14.10.04




Tempos ruins, pessoas
boas: lembranças


Na Brasília dos anos 70, respeitar sertanistas como
Apoena Meirelles era mais fácil do que entendê-los



Fui morar em Brasília em 1972 e só não fui infeliz para sempre porque, antes que a década seguinte começasse para valer, já estava de volta ao Rio. Detestava aquele barro vermelho que grudava em tudo, a aridez da paisagem, a falta de humanidade das superquadras; não estava preparada psicologicamente para morar em endereços chamados W3 e SQS, para depender de automóvel para as mínimas coisas e para conviver com os protagonistas e figurantes de uma ditadura que me oprimia. No dia-a-dia deste convívio, mais do que a brutalidade do regime me chocava a brutalidade das pessoas, a grossura das autoridades, a sua falta de educação, o seu despreparo, a insensibilidade ampla, geral e irrestrita.

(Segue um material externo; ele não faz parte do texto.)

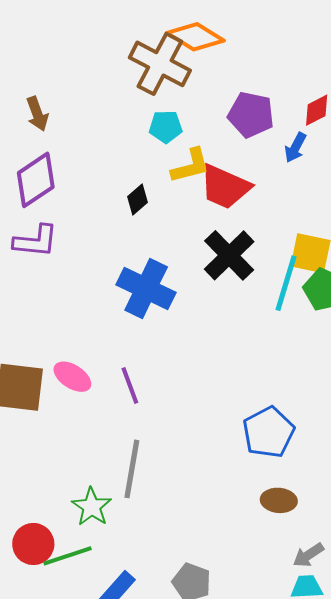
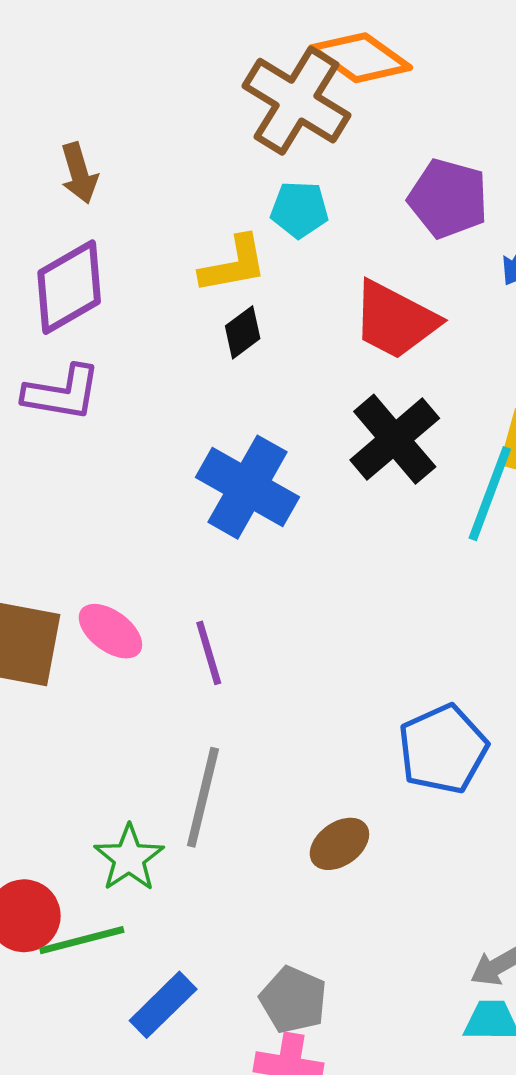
yellow L-shape: (190, 166) -> (234, 264), moved
brown ellipse: (279, 500) -> (339, 844), moved, turned -44

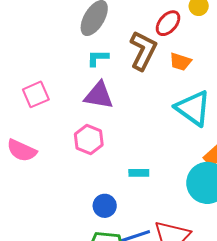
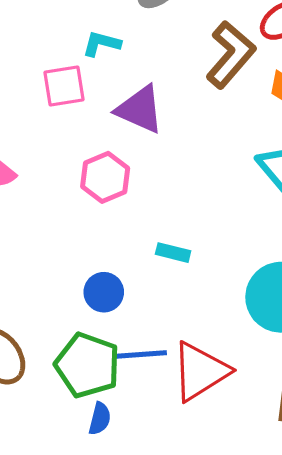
cyan L-shape: (98, 58) -> (101, 44), moved
pink square: (36, 94) -> (64, 86), moved

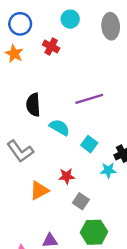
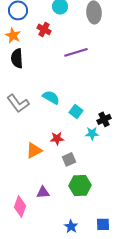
purple line: (89, 99) -> (76, 52), moved
black semicircle: (33, 105) -> (17, 58), moved
gray L-shape: (20, 151) -> (18, 103), moved
gray square: (81, 201) -> (69, 159), turned 32

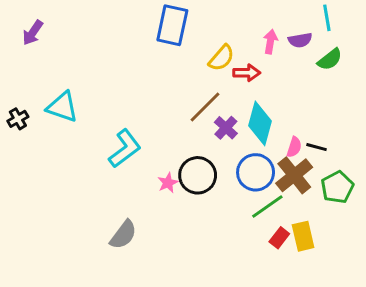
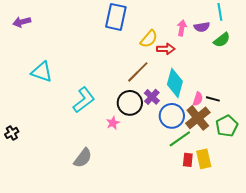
purple arrow: (33, 33) -> (22, 22), turned 42
black cross: (18, 119) -> (12, 133), moved
purple cross: (226, 128) -> (152, 97), moved
black circle: (198, 175) -> (130, 103), moved
red rectangle: (279, 238) -> (188, 160), turned -32

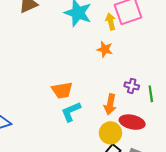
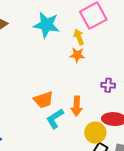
yellow arrow: (111, 22) -> (79, 37), moved
orange arrow: (110, 104) -> (77, 106), moved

A famosa falta de esquinas nem me fazia tanta falta assim. Naquela época o Rio ainda era uma cidade onde a gente andava a pé com calma, e saía para passear na rua, à toa, para bater perna, ver vitrines, por os assuntos em dia, espairecer. Em algumas esquinas havia barzinhos onde se parava para beber alguma coisa ou tomar café em pé com os amigos; mais ou menos como hoje, com a diferença que só se tinha taquicardia quando se via o namorado passando no ônibus ou se olhava para o lado e se dava de cara com uma lenda viva tomando cafezinho. Um grupo de moleques correndo era só isso, um grupo de moleques correndo, não um arrastão. E arrastão, por sinal, era só um tipo de pesca, e um grande sucesso da Elis Regina.

A esquina não era uma referência geográfica, mas existencial. Para mim não era a esquina urbanística que fazia falta na Brasília dos anos 70, mas tudo aquilo que fazia a vida de uma cidade, especialmente de uma cidade civilizada. Amigos que até hoje moram lá e amam perdidamente os seus pagos ficam sentidos com a minha visão, mas a percepção do espaço é sempre pessoal e, lógico, influenciada pelas circunstâncias da vida e dos gostos de cada um. Viver no depósito de autoridades boçais, milicos perigosos e funcionários públicos contrariados que era a Brasília de então foi o lado escuro da minha existência, a parte amarga que me foi dada para que eu pudesse apreciar, devidamente, cada dia que veio depois.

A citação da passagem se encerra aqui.